(Collected data)
↓↓↓

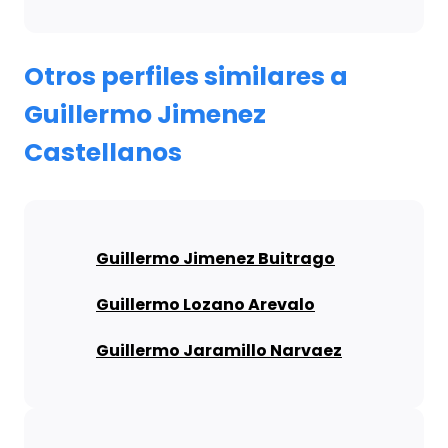
Otros perfiles similares a
Guillermo Jimenez
Castellanos
Guillermo Jimenez Buitrago
Guillermo Lozano Arevalo
Guillermo Jaramillo Narvaez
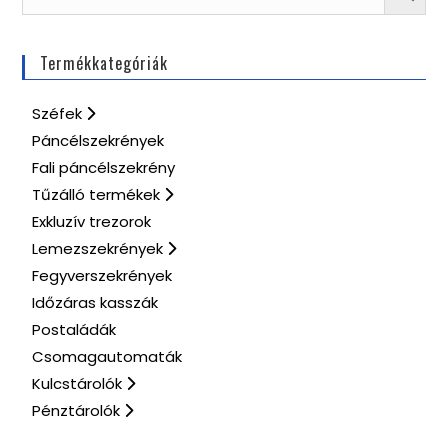
Termékkategóriák
Széfek
Páncélszekrények
Fali páncélszekrény
Tűzálló termékek
Exkluzív trezorok
Lemezszekrények
Fegyverszekrények
Időzáras kasszák
Postaládák
Csomagautomaták
Kulcstárolók
Pénztárolók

↑↑↑

**Work item**
Give back exactly the lines from the one that contains "Termékkategóriák" to the end of the data above, both of those lines included.

**Response to the exercise**
Termékkategóriák
Széfek
Páncélszekrények
Fali páncélszekrény
Tűzálló termékek
Exkluzív trezorok
Lemezszekrények
Fegyverszekrények
Időzáras kasszák
Postaládák
Csomagautomaták
Kulcstárolók
Pénztárolók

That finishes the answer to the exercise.